__Task to complete__:
Please repeat exactly the lines below from the one containing "For every named" down to the one containing "WORKS (790, 40)", both included, and nothing else.
------ Material for this task ------
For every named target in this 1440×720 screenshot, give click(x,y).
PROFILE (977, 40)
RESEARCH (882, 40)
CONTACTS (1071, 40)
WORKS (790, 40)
------
------ Material for this task ------
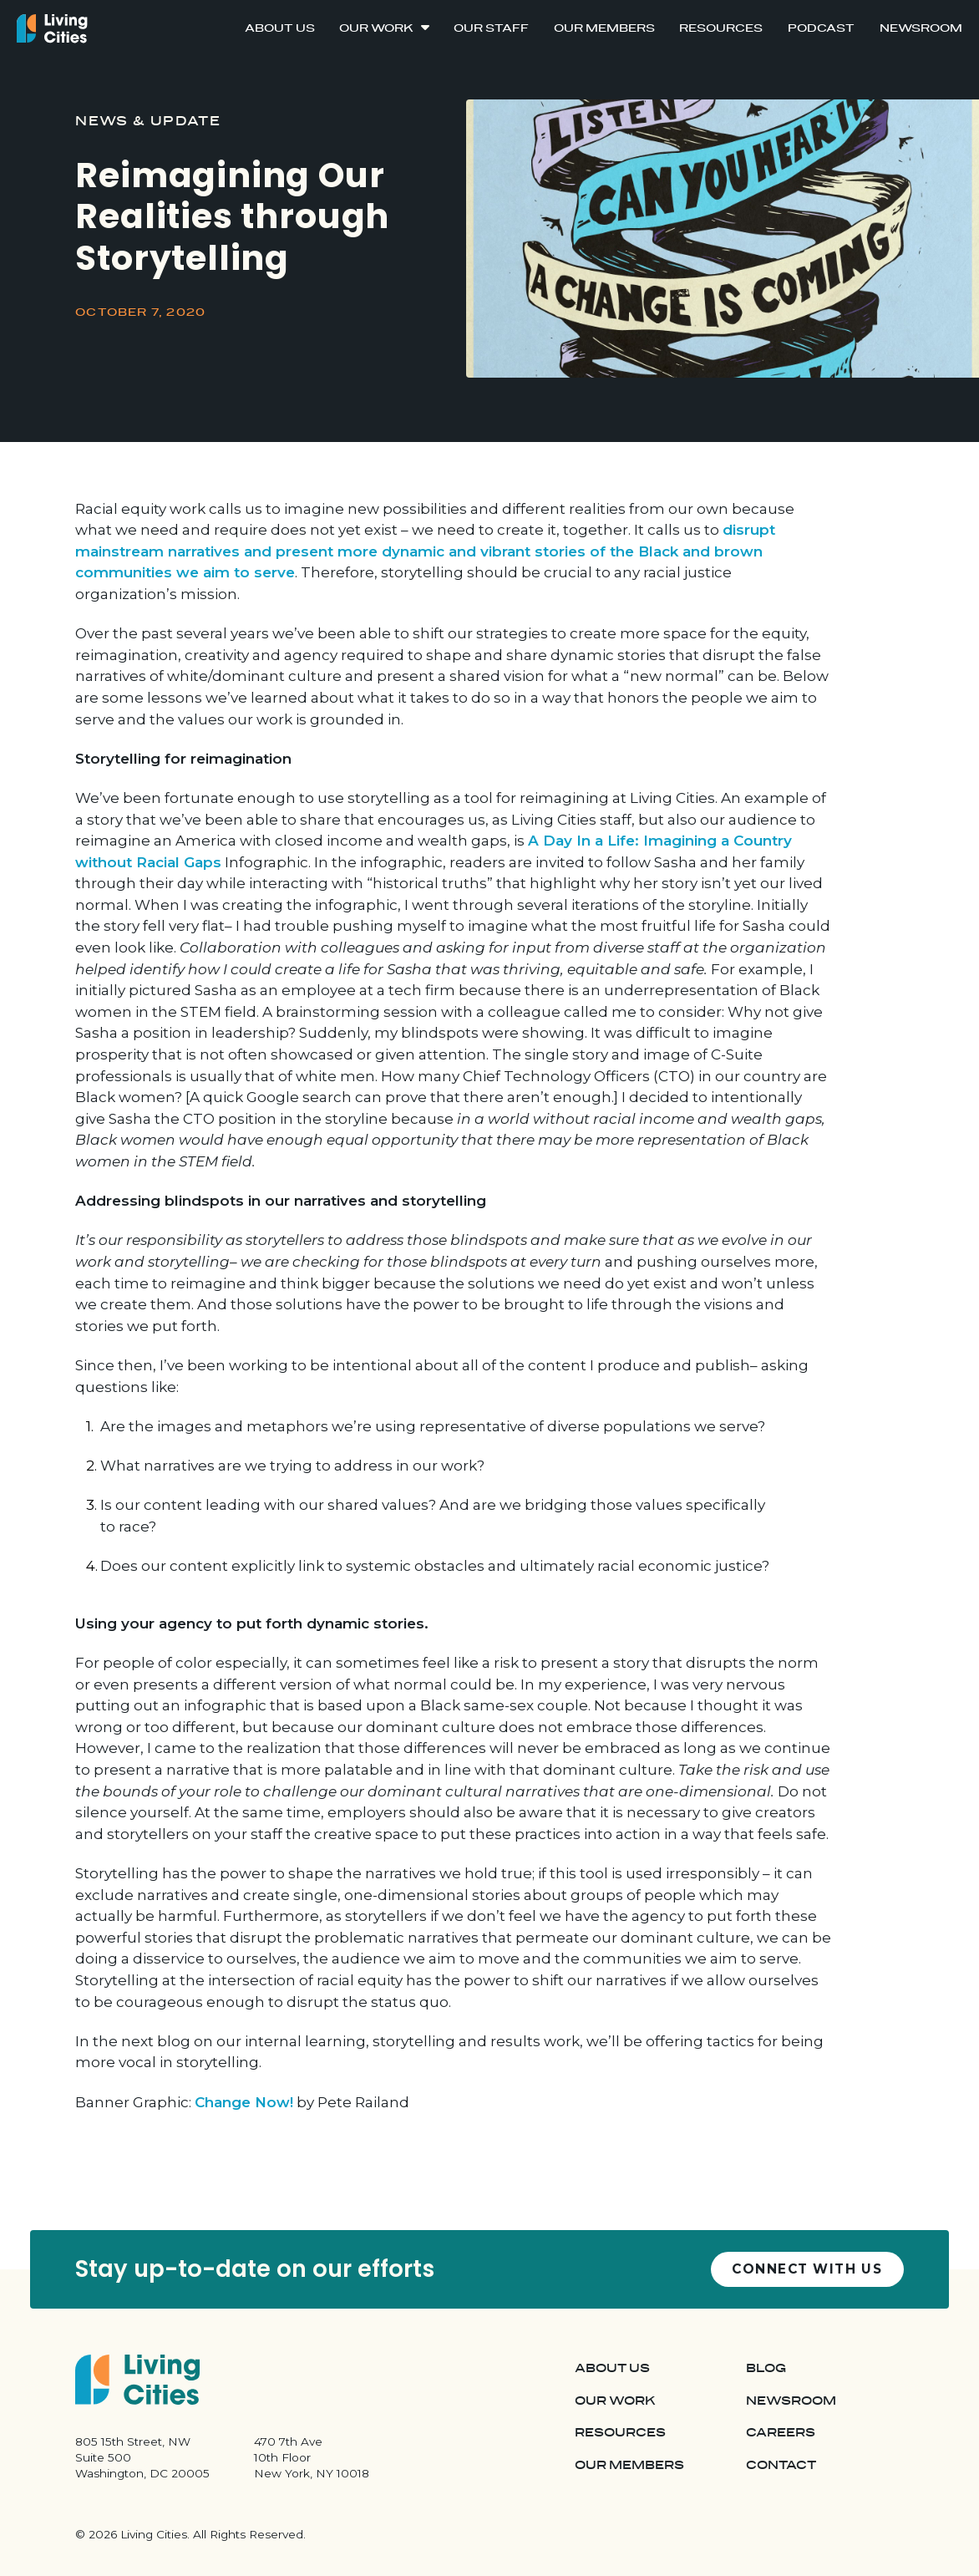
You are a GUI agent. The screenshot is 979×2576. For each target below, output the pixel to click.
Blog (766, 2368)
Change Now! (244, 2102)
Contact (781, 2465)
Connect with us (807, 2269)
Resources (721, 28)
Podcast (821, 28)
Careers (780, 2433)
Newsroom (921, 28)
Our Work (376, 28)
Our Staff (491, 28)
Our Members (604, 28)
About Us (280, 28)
------
------ Material for this task ------
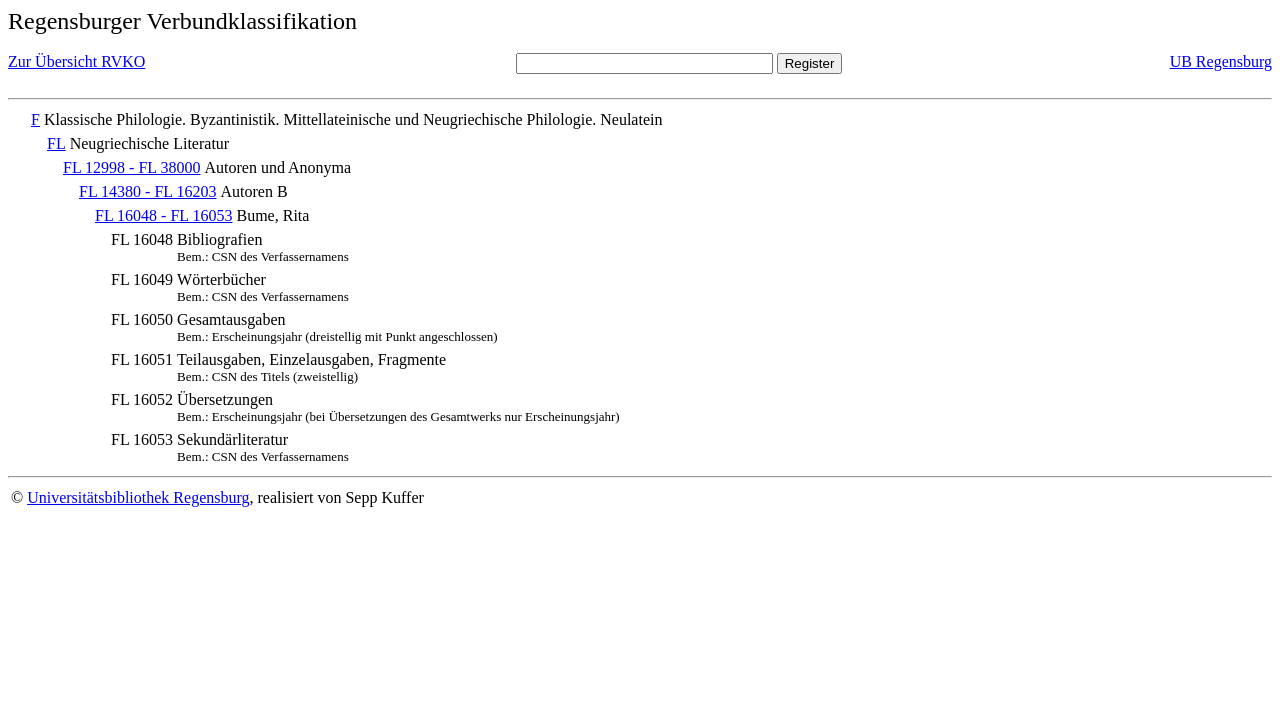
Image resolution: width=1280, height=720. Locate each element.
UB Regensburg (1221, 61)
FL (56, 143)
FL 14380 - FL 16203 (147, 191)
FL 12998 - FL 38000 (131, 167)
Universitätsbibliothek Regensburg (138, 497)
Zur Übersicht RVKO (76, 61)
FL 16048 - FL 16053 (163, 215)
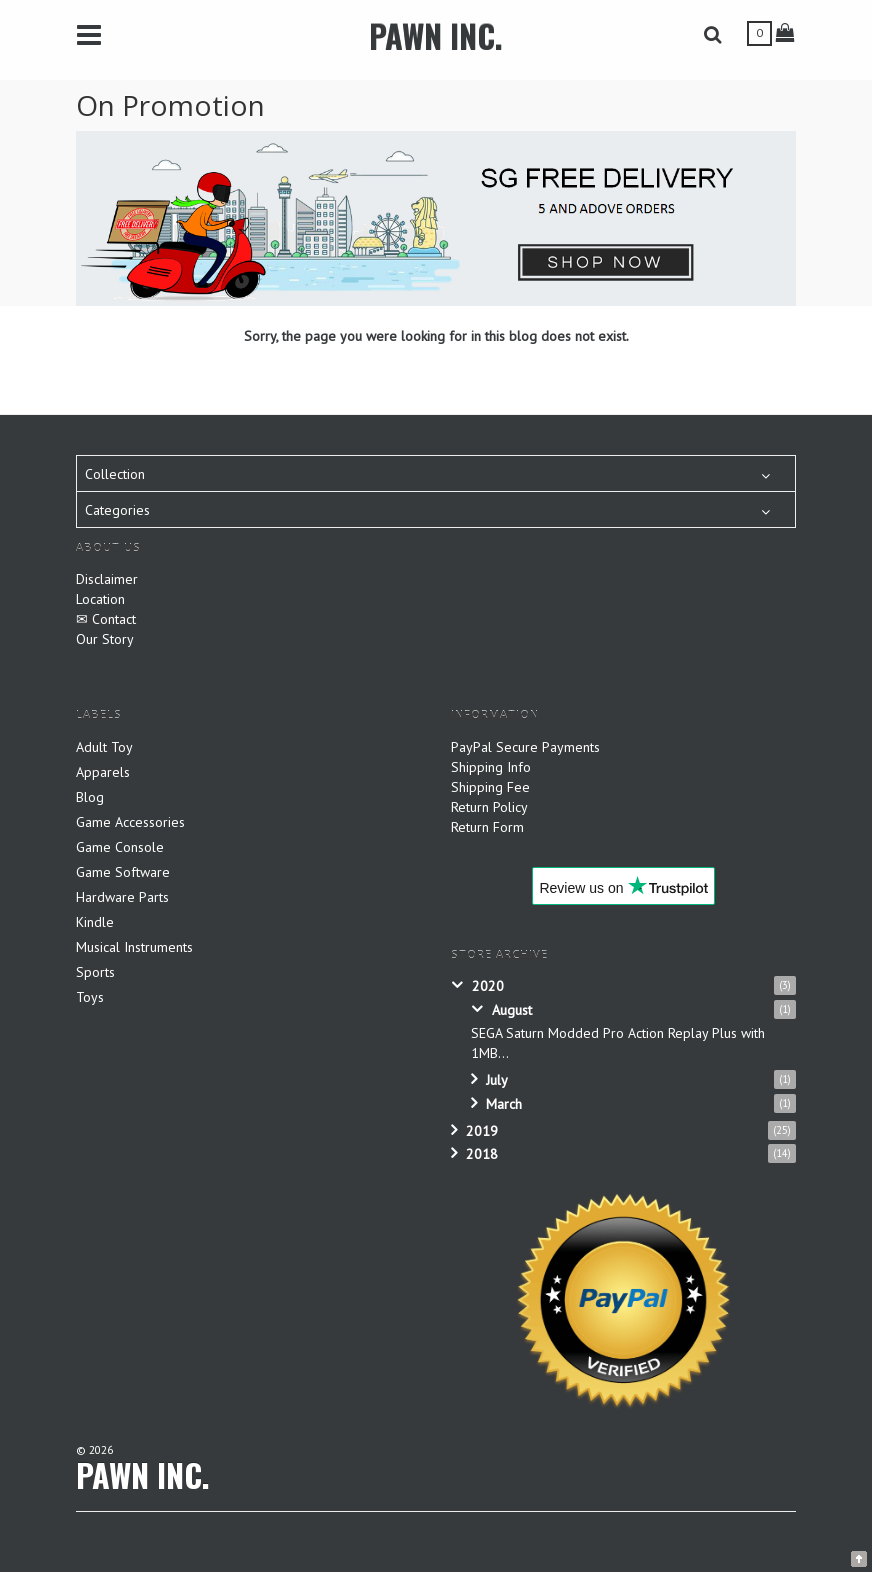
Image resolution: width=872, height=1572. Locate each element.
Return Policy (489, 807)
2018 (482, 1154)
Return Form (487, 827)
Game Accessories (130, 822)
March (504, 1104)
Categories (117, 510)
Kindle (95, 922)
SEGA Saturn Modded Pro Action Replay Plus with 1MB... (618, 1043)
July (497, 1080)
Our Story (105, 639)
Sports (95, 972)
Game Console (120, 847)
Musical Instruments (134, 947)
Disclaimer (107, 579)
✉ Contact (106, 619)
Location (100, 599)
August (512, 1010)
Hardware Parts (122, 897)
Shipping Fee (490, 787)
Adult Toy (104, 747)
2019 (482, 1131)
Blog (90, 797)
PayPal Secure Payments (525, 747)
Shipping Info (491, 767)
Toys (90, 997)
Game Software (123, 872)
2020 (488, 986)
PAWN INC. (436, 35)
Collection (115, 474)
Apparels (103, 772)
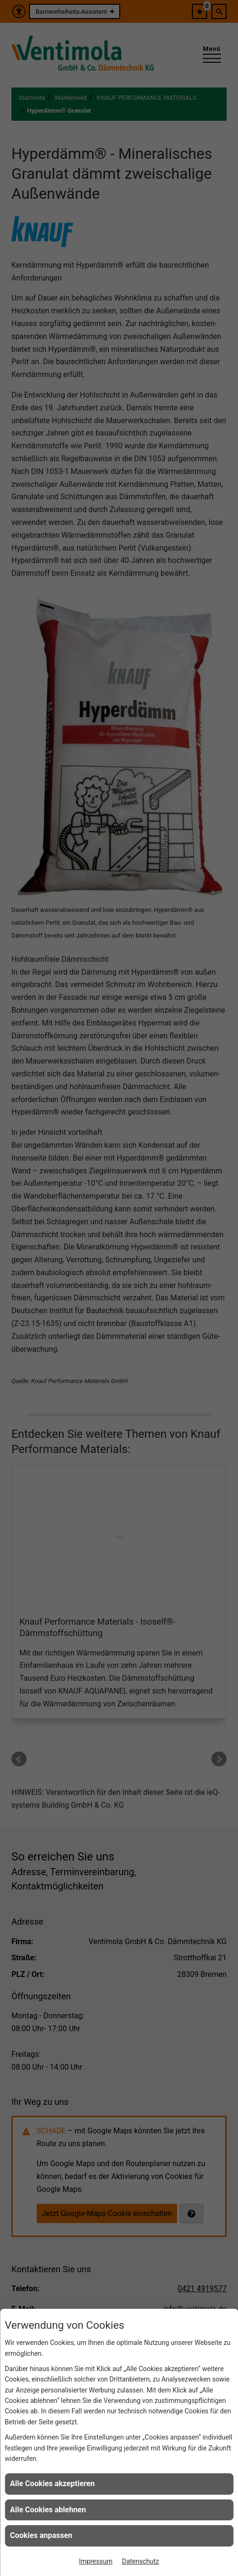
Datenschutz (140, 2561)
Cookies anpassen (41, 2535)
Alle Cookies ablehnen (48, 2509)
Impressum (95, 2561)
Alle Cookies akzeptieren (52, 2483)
------
__Your solution__:
For every named target in this 1440×720 screenshot, give click(x,y).
PROFILE (977, 40)
RESEARCH (882, 40)
CONTACTS (1071, 40)
WORKS (790, 40)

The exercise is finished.